Hay frases que, en apariencia, pertenecen al terreno privado de una pareja. Pero que, en determinadas circunstancias, tienen un impacto mucho más profundo que una simple diferencia de opiniones, afectar plenamente el discernimiento de una persona.
“Si seguís con el embarazo, me voy”.
“Yo no voy a ser padre en estas condiciones”.
“Elegí: o el bebé o la relación”.
Dichas en momentos de tensión, pueden sonar a decisión personal. Pero cuando se analizan en su contexto real —emocional, económico y afectivo— dejan de ser neutrales. Se transforman en una forma de presión que puede condicionar decisiones íntimas de manera decisiva. Cuando el consentimiento se encuentra sin discernimiento, no hay libertad de elección ni mucho menos es una decisión personal, es presión delictual.
Y ahí aparece la pregunta incómoda: ¿es libertad o es coacción?
No es lo mismo decir “no quiero ser padre” que convertir ese “no” en una herramienta para modificar la decisión de otra persona sobre su propio cuerpo y su embarazo. El problema es el uso del vínculo como herramienta de influencia sobre una decisión profundamente sensible.

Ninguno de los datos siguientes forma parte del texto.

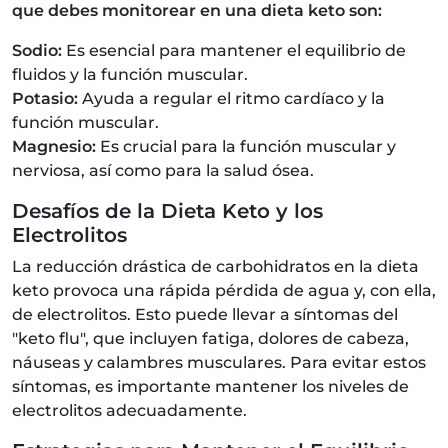
que debes monitorear en una dieta keto son:
Sodio:
Es esencial para mantener el equilibrio de
fluidos y la función muscular.
Potasio:
Ayuda a regular el ritmo cardíaco y la
función muscular.
Magnesio:
Es crucial para la función muscular y
nerviosa, así como para la salud ósea.
Desafíos de la Dieta Keto y los
Electrolitos
La reducción drástica de carbohidratos en la dieta
keto provoca una rápida pérdida de agua y, con ella,
de electrolitos. Esto puede llevar a síntomas del
"keto flu", que incluyen fatiga, dolores de cabeza,
náuseas y calambres musculares. Para evitar estos
síntomas, es importante mantener los niveles de
electrolitos adecuadamente.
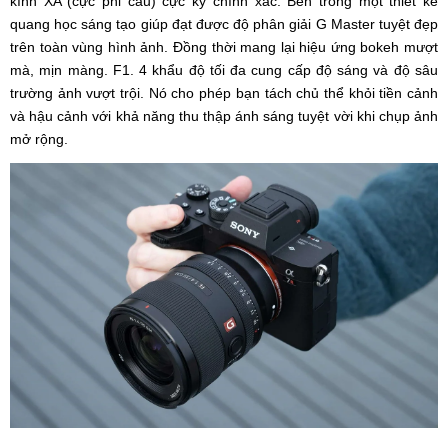
kính XA (cực phi cầu) cực kỳ chính xác. Bên trong một thiết kế
quang học sáng tạo giúp đạt được độ phân giải G Master tuyệt đẹp
trên toàn vùng hình ảnh. Đồng thời mang lại hiệu ứng bokeh mượt
mà, mịn màng. F1. 4 khẩu độ tối đa cung cấp độ sáng và độ sâu
trường ảnh vượt trội. Nó cho phép bạn tách chủ thể khỏi tiền cảnh
và hậu cảnh với khả năng thu thập ánh sáng tuyệt vời khi chụp ảnh
mở rộng.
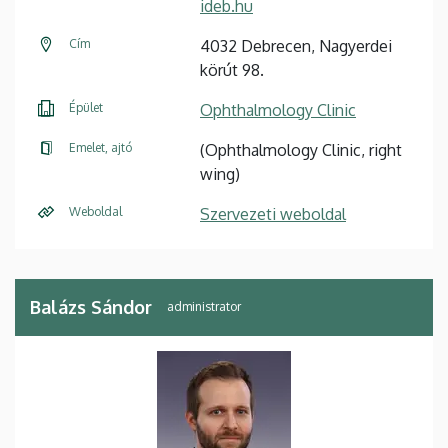
ideb.hu
Cím
4032 Debrecen, Nagyerdei
körút 98.
Épület
Ophthalmology Clinic
Emelet, ajtó
(Ophthalmology Clinic, right
wing)
Weboldal
Szervezeti weboldal
Balázs Sándor
administrator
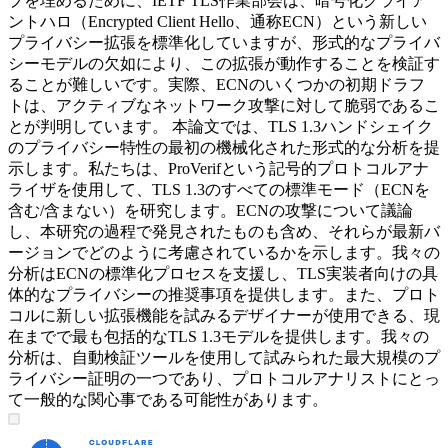
プを埋めるために、IETF TLS作業部会は、暗号化クライア
ントハロ（Encrypted Client Hello、通称ECN）という新しい
プライバシー拡張を標準化していますが、形式的なプライバ
シーモデルの欠如により、この拡張が動作することを検証す
ることが難しいです。実際、ECNのいくつかの初期ドラフ
トは、アクティブなネットワーク攻撃に対して脆弱であるこ
とが判明しています。 本論文では、TLS 1.3ハンドシェイク
のプライバシー特性の最初の機械化された形式的な分析を提
示します。私たちは、ProVerifという記号的プロトコルアナ
ライザを使用して、TLS 1.3のすべての標準モード（ECNを
含む/含まない）を研究します。ECNの攻撃について議論
し、本研究の過程で発見されたものも含め、それらが最新バ
ージョンでどのように考慮されているかを示します。我々の
分析はECNの標準化プロセスを支援し、TLS実装者向けの具
体的なプライバシーの推奨事項を提供します。また、プロト
コルに新しい拡張機能を試みるデザイナーが使用できる、現
在までで最も包括的なTLS 1.3モデルを提供します。我々の
分析は、自動検証ツールを使用して試みられた最大規模のプ
ライバシー証明の一つであり、プロトコルアナリストにとっ
て一般的な関心事である可能性があります。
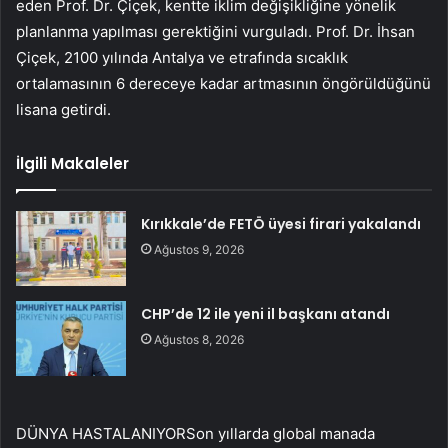
eden Prof. Dr. Çiçek, kentte iklim değişikliğine yönelik
planlanma yapılması gerektiğini vurguladı. Prof. Dr. İhsan
Çiçek, 2100 yılında Antalya ve etrafında sıcaklık
ortalamasının 6 dereceye kadar artmasının öngörüldüğünü
lisana getirdi.
İlgili Makaleler
Kırıkkale’de FETÖ üyesi firari yakalandı
Ağustos 9, 2026
CHP’de 12 ile yeni il başkanı atandı
Ağustos 8, 2026
DÜNYA HASTALANIYORSon yıllarda global manada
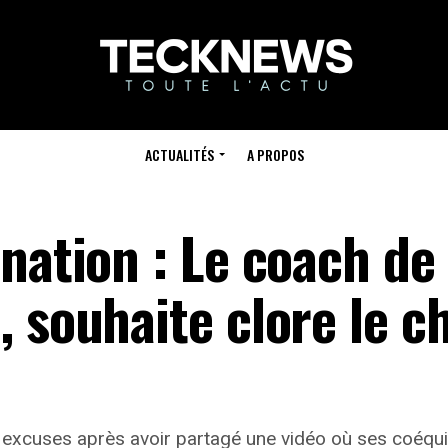
ACTUALITÉS
A PROPOS
nation : Le coach de
 souhaite clore le c
cuses après avoir partagé une vidéo où ses coéquipie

Cuando una persona enfrenta un embarazo, no está en una situación emocional “neutral”. Hay cambios físicos, incertidumbre, dependencia afectiva en muchos casos y, a veces, desigualdad económica. En ese contexto, una amenaza de abandono no es solo una opinión: es una presión con consecuencias concretas.
La decisión deja de ser un ejercicio plenamente libre cuando el costo emocional de una opción se vuelve tan alto que condiciona la elección.
En Argentina, el derecho penal contempla figuras como la coacción y las amenazas (art. 149 bis y 149 ter del Código Penal), que sancionan a quien obligue a otra persona a hacer o no hacer algo mediante intimidación o presión ilegítima. Las penas pueden ir desde meses de prisión hasta varios años en sus formas agravadas, dependiendo del tipo de amenaza o violencia ejercida.
Pero más allá del encuadre penal estricto, hay una discusión más profunda: no toda presión es visible, ni toda violencia deja marcas físicas.
La coerción emocional —especialmente en relaciones íntimas— puede operar sin gritos, sin golpes y sin testigos. Y aun así, condicionar decisiones fundamentales.